Activity → The copy you produce must hold every record exactly, and none of the images.

Data for this task →
+++++

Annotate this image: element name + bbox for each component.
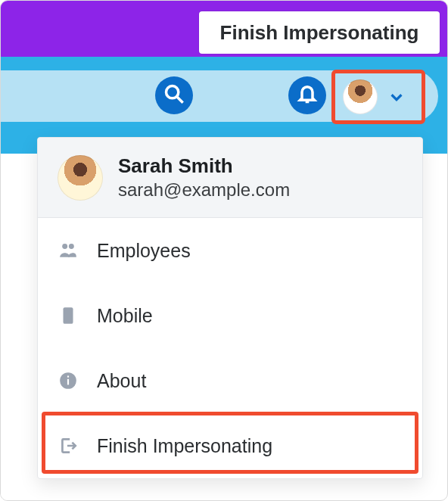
about-icon — [58, 370, 79, 391]
mobile-icon — [58, 305, 79, 326]
finish-impersonating-pill-label: Finish Impersonating — [220, 21, 419, 45]
svg-point-0 — [166, 86, 179, 98]
svg-rect-9 — [67, 376, 69, 378]
menu-item-label: Finish Impersonating — [97, 435, 272, 457]
user-dropdown-header: Sarah Smith sarah@example.com — [38, 138, 422, 218]
svg-rect-6 — [67, 321, 70, 322]
search-button[interactable] — [155, 76, 193, 114]
search-icon — [163, 83, 185, 107]
notifications-button[interactable] — [288, 76, 326, 114]
menu-item-finish-impersonating[interactable]: Finish Impersonating — [38, 413, 422, 478]
menu-item-about[interactable]: About — [38, 348, 422, 413]
menu-item-mobile[interactable]: Mobile — [38, 283, 422, 348]
user-menu-trigger[interactable] — [340, 76, 417, 117]
user-email: sarah@example.com — [118, 179, 290, 201]
menu-item-employees[interactable]: Employees — [38, 218, 422, 283]
avatar-large-icon — [58, 155, 103, 201]
svg-point-3 — [62, 244, 67, 249]
exit-icon — [58, 435, 79, 456]
chevron-down-icon — [388, 89, 405, 105]
menu-item-label: About — [97, 370, 146, 392]
avatar-icon — [343, 79, 378, 114]
svg-rect-8 — [67, 379, 69, 385]
svg-line-1 — [177, 97, 183, 103]
finish-impersonating-pill[interactable]: Finish Impersonating — [199, 11, 440, 54]
employees-icon — [58, 240, 79, 261]
menu-item-label: Employees — [97, 240, 191, 262]
bell-icon — [297, 83, 318, 107]
user-name: Sarah Smith — [118, 154, 290, 178]
menu-item-label: Mobile — [97, 305, 153, 327]
svg-point-4 — [69, 244, 74, 249]
user-dropdown: Sarah Smith sarah@example.com Employees … — [37, 137, 423, 479]
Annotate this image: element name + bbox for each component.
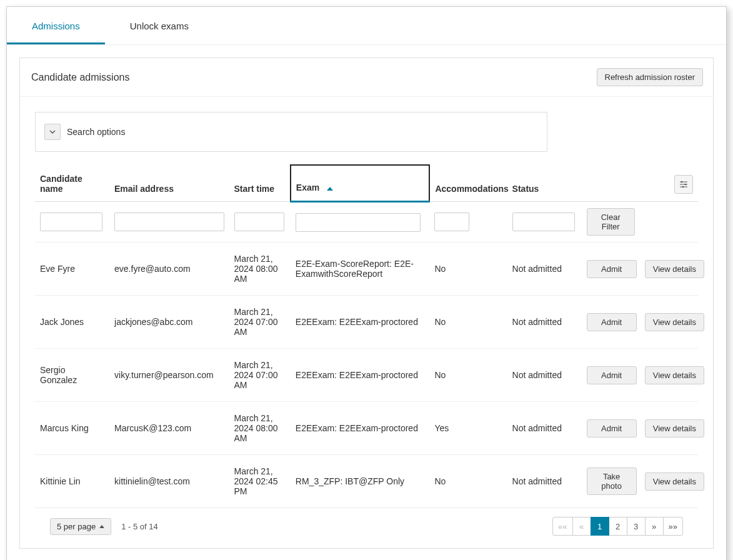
cell-status: Not admitted	[507, 455, 582, 508]
view-details-button[interactable]: View details	[645, 313, 704, 331]
filter-status-input[interactable]	[512, 212, 575, 231]
tab-admissions[interactable]: Admissions	[7, 7, 105, 44]
col-start-time[interactable]: Start time	[229, 165, 291, 202]
search-options-label: Search options	[67, 127, 125, 137]
chevron-down-icon[interactable]	[44, 124, 61, 140]
column-settings-button[interactable]	[674, 175, 693, 194]
cell-name: Kittinie Lin	[35, 455, 109, 508]
cell-email: kittinielin@test.com	[109, 455, 229, 508]
col-exam[interactable]: Exam	[291, 165, 430, 202]
cell-start: March 21, 2024 02:45 PM	[229, 455, 291, 508]
cell-status: Not admitted	[507, 402, 582, 455]
per-page-label: 5 per page	[57, 522, 96, 531]
pagination-bar: 5 per page 1 - 5 of 14 «««123»»»	[35, 508, 698, 536]
cell-status: Not admitted	[507, 296, 582, 349]
cell-start: March 21, 2024 08:00 AM	[229, 402, 291, 455]
cell-status: Not admitted	[507, 242, 582, 296]
cell-exam: E2EExam: E2EExam-proctored	[291, 349, 430, 402]
page-2-button[interactable]: 2	[609, 517, 627, 536]
cell-name: Marcus King	[35, 402, 109, 455]
col-status[interactable]: Status	[507, 165, 582, 202]
admissions-table: Candidate name Email address Start time …	[35, 164, 698, 508]
cell-start: March 21, 2024 08:00 AM	[229, 242, 291, 296]
cell-email: viky.turner@pearson.com	[109, 349, 229, 402]
view-details-button[interactable]: View details	[645, 366, 704, 384]
range-text: 1 - 5 of 14	[121, 522, 158, 531]
filter-start-input[interactable]	[234, 212, 284, 231]
page-next-button[interactable]: »	[645, 517, 664, 536]
cell-accom: No	[429, 296, 507, 349]
cell-accom: Yes	[429, 402, 507, 455]
caret-up-icon	[99, 525, 104, 528]
per-page-selector[interactable]: 5 per page	[50, 518, 111, 535]
tab-unlock-exams[interactable]: Unlock exams	[105, 7, 214, 44]
page-last-button[interactable]: »»	[663, 517, 683, 536]
cell-exam: E2EExam: E2EExam-proctored	[291, 296, 430, 349]
col-email[interactable]: Email address	[109, 165, 229, 202]
filter-email-input[interactable]	[114, 212, 224, 231]
cell-name: Jack Jones	[35, 296, 109, 349]
cell-email: MarcusK@123.com	[109, 402, 229, 455]
panel-title: Candidate admissions	[31, 72, 129, 83]
search-options[interactable]: Search options	[35, 112, 547, 152]
table-row: Marcus KingMarcusK@123.comMarch 21, 2024…	[35, 402, 698, 455]
view-details-button[interactable]: View details	[645, 260, 704, 278]
refresh-roster-button[interactable]: Refresh admission roster	[597, 68, 704, 86]
cell-accom: No	[429, 455, 507, 508]
page-1-button[interactable]: 1	[591, 517, 609, 536]
app-frame: Admissions Unlock exams Candidate admiss…	[6, 6, 727, 560]
table-row: Kittinie Linkittinielin@test.comMarch 21…	[35, 455, 698, 508]
cell-name: Sergio Gonzalez	[35, 349, 109, 402]
sort-asc-icon	[327, 183, 333, 193]
panel-header: Candidate admissions Refresh admission r…	[20, 58, 713, 97]
cell-start: March 21, 2024 07:00 AM	[229, 349, 291, 402]
page-first-button: ««	[552, 517, 572, 536]
page-3-button[interactable]: 3	[627, 517, 646, 536]
cell-accom: No	[429, 242, 507, 296]
filter-accom-input[interactable]	[434, 212, 469, 231]
filter-name-input[interactable]	[40, 212, 102, 231]
row-action-button[interactable]: Admit	[587, 419, 637, 438]
row-action-button[interactable]: Take photo	[587, 468, 637, 495]
cell-email: jackjones@abc.com	[109, 296, 229, 349]
view-details-button[interactable]: View details	[645, 472, 704, 491]
view-details-button[interactable]: View details	[645, 419, 704, 438]
row-action-button[interactable]: Admit	[587, 260, 637, 278]
cell-accom: No	[429, 349, 507, 402]
cell-status: Not admitted	[507, 349, 582, 402]
candidate-admissions-panel: Candidate admissions Refresh admission r…	[19, 58, 714, 549]
table-row: Sergio Gonzalezviky.turner@pearson.comMa…	[35, 349, 698, 402]
cell-email: eve.fyre@auto.com	[109, 242, 229, 296]
page-prev-button: «	[572, 517, 591, 536]
main-tabs: Admissions Unlock exams	[7, 7, 726, 45]
cell-exam: E2EExam: E2EExam-proctored	[291, 402, 430, 455]
cell-name: Eve Fyre	[35, 242, 109, 296]
col-exam-label: Exam	[296, 182, 319, 192]
row-action-button[interactable]: Admit	[587, 313, 637, 331]
cell-exam: E2E-Exam-ScoreReport: E2E-ExamwithScoreR…	[291, 242, 430, 296]
filter-exam-input[interactable]	[296, 213, 421, 232]
cell-exam: RM_3_ZFP: IBT@ZFP Only	[291, 455, 430, 508]
col-candidate-name[interactable]: Candidate name	[35, 165, 109, 202]
col-accommodations[interactable]: Accommodations	[429, 165, 507, 202]
table-row: Eve Fyreeve.fyre@auto.comMarch 21, 2024 …	[35, 242, 698, 296]
row-action-button[interactable]: Admit	[587, 366, 637, 384]
clear-filter-button[interactable]: Clear Filter	[587, 208, 635, 236]
cell-start: March 21, 2024 07:00 AM	[229, 296, 291, 349]
table-row: Jack Jonesjackjones@abc.comMarch 21, 202…	[35, 296, 698, 349]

+++++

Output of the exercise →
Annotate this image: element name + bbox for each component.
about-icon — [58, 370, 79, 391]
mobile-icon — [58, 305, 79, 326]
finish-impersonating-pill-label: Finish Impersonating — [220, 21, 419, 45]
svg-point-0 — [166, 86, 179, 98]
svg-rect-9 — [67, 376, 69, 378]
menu-item-label: Finish Impersonating — [97, 435, 272, 457]
user-dropdown-header: Sarah Smith sarah@example.com — [38, 138, 422, 218]
svg-rect-6 — [67, 321, 70, 322]
search-button[interactable] — [155, 76, 193, 114]
search-icon — [163, 83, 185, 107]
notifications-button[interactable] — [288, 76, 326, 114]
menu-item-finish-impersonating[interactable]: Finish Impersonating — [38, 413, 422, 478]
menu-item-about[interactable]: About — [38, 348, 422, 413]
menu-item-mobile[interactable]: Mobile — [38, 283, 422, 348]
user-menu-trigger[interactable] — [340, 76, 417, 117]
user-email: sarah@example.com — [118, 179, 290, 201]
menu-item-employees[interactable]: Employees — [38, 218, 422, 283]
avatar-large-icon — [58, 155, 103, 201]
svg-point-3 — [62, 244, 67, 249]
exit-icon — [58, 435, 79, 456]
chevron-down-icon — [388, 89, 405, 105]
menu-item-label: About — [97, 370, 146, 392]
avatar-icon — [343, 79, 378, 114]
svg-rect-8 — [67, 379, 69, 385]
svg-line-1 — [177, 97, 183, 103]
finish-impersonating-pill[interactable]: Finish Impersonating — [199, 11, 440, 54]
employees-icon — [58, 240, 79, 261]
menu-item-label: Employees — [97, 240, 191, 262]
bell-icon — [297, 83, 318, 107]
user-name: Sarah Smith — [118, 154, 290, 178]
menu-item-label: Mobile — [97, 305, 153, 327]
svg-point-4 — [69, 244, 74, 249]
user-dropdown: Sarah Smith sarah@example.com Employees … — [37, 137, 423, 479]
Annotate this image: element name + bbox for each component.
cell-status: Not admitted	[507, 455, 582, 508]
view-details-button[interactable]: View details	[645, 313, 704, 331]
filter-status-input[interactable]	[512, 212, 575, 231]
tab-admissions[interactable]: Admissions	[7, 7, 105, 44]
col-start-time[interactable]: Start time	[229, 165, 291, 202]
search-options-label: Search options	[67, 127, 125, 137]
chevron-down-icon[interactable]	[44, 124, 61, 140]
column-settings-button[interactable]	[674, 175, 693, 194]
cell-name: Kittinie Lin	[35, 455, 109, 508]
cell-email: kittinielin@test.com	[109, 455, 229, 508]
col-exam[interactable]: Exam	[291, 165, 430, 202]
cell-start: March 21, 2024 02:45 PM	[229, 455, 291, 508]
cell-status: Not admitted	[507, 402, 582, 455]
per-page-label: 5 per page	[57, 522, 96, 531]
pagination-bar: 5 per page 1 - 5 of 14 «««123»»»	[35, 508, 698, 536]
cell-status: Not admitted	[507, 296, 582, 349]
cell-start: March 21, 2024 08:00 AM	[229, 402, 291, 455]
cell-status: Not admitted	[507, 242, 582, 296]
cell-exam: E2EExam: E2EExam-proctored	[291, 349, 430, 402]
page-2-button[interactable]: 2	[609, 517, 627, 536]
cell-name: Marcus King	[35, 402, 109, 455]
col-status[interactable]: Status	[507, 165, 582, 202]
admissions-table: Candidate name Email address Start time …	[35, 164, 698, 508]
cell-start: March 21, 2024 08:00 AM	[229, 242, 291, 296]
cell-email: viky.turner@pearson.com	[109, 349, 229, 402]
view-details-button[interactable]: View details	[645, 366, 704, 384]
range-text: 1 - 5 of 14	[121, 522, 158, 531]
filter-start-input[interactable]	[234, 212, 284, 231]
page-next-button[interactable]: »	[645, 517, 664, 536]
cell-accom: No	[429, 296, 507, 349]
cell-accom: Yes	[429, 402, 507, 455]
caret-up-icon	[99, 525, 104, 528]
per-page-selector[interactable]: 5 per page	[50, 518, 111, 535]
tab-unlock-exams[interactable]: Unlock exams	[105, 7, 214, 44]
page-last-button[interactable]: »»	[663, 517, 683, 536]
cell-exam: E2EExam: E2EExam-proctored	[291, 296, 430, 349]
col-email[interactable]: Email address	[109, 165, 229, 202]
filter-email-input[interactable]	[114, 212, 224, 231]
cell-name: Jack Jones	[35, 296, 109, 349]
cell-email: MarcusK@123.com	[109, 402, 229, 455]
panel-title: Candidate admissions	[31, 72, 129, 83]
search-options[interactable]: Search options	[35, 112, 547, 152]
table-row: Marcus KingMarcusK@123.comMarch 21, 2024…	[35, 402, 698, 455]
view-details-button[interactable]: View details	[645, 260, 704, 278]
refresh-roster-button[interactable]: Refresh admission roster	[597, 68, 704, 86]
cell-accom: No	[429, 455, 507, 508]
page-1-button[interactable]: 1	[591, 517, 609, 536]
app-frame: Admissions Unlock exams Candidate admiss…	[6, 6, 727, 560]
table-row: Kittinie Linkittinielin@test.comMarch 21…	[35, 455, 698, 508]
cell-name: Sergio Gonzalez	[35, 349, 109, 402]
sort-asc-icon	[327, 183, 333, 193]
panel-header: Candidate admissions Refresh admission r…	[20, 58, 713, 97]
cell-start: March 21, 2024 07:00 AM	[229, 349, 291, 402]
page-first-button: ««	[552, 517, 572, 536]
page-3-button[interactable]: 3	[627, 517, 646, 536]
cell-accom: No	[429, 242, 507, 296]
filter-accom-input[interactable]	[434, 212, 469, 231]
filter-name-input[interactable]	[40, 212, 102, 231]
row-action-button[interactable]: Admit	[587, 419, 637, 438]
row-action-button[interactable]: Take photo	[587, 468, 637, 495]
cell-email: jackjones@abc.com	[109, 296, 229, 349]
view-details-button[interactable]: View details	[645, 472, 704, 491]
view-details-button[interactable]: View details	[645, 419, 704, 438]
row-action-button[interactable]: Admit	[587, 260, 637, 278]
cell-accom: No	[429, 349, 507, 402]
cell-status: Not admitted	[507, 349, 582, 402]
candidate-admissions-panel: Candidate admissions Refresh admission r…	[19, 58, 714, 549]
table-row: Sergio Gonzalezviky.turner@pearson.comMa…	[35, 349, 698, 402]
cell-email: eve.fyre@auto.com	[109, 242, 229, 296]
page-prev-button: «	[572, 517, 591, 536]
main-tabs: Admissions Unlock exams	[7, 7, 726, 45]
cell-exam: E2EExam: E2EExam-proctored	[291, 402, 430, 455]
cell-name: Eve Fyre	[35, 242, 109, 296]
col-exam-label: Exam	[296, 182, 319, 192]
row-action-button[interactable]: Admit	[587, 313, 637, 331]
cell-exam: E2E-Exam-ScoreReport: E2E-ExamwithScoreR…	[291, 242, 430, 296]
filter-exam-input[interactable]	[296, 213, 421, 232]
cell-exam: RM_3_ZFP: IBT@ZFP Only	[291, 455, 430, 508]
col-candidate-name[interactable]: Candidate name	[35, 165, 109, 202]
col-accommodations[interactable]: Accommodations	[429, 165, 507, 202]
table-row: Eve Fyreeve.fyre@auto.comMarch 21, 2024 …	[35, 242, 698, 296]
row-action-button[interactable]: Admit	[587, 366, 637, 384]
clear-filter-button[interactable]: Clear Filter	[587, 208, 635, 236]
cell-start: March 21, 2024 07:00 AM	[229, 296, 291, 349]
table-row: Jack Jonesjackjones@abc.comMarch 21, 202…	[35, 296, 698, 349]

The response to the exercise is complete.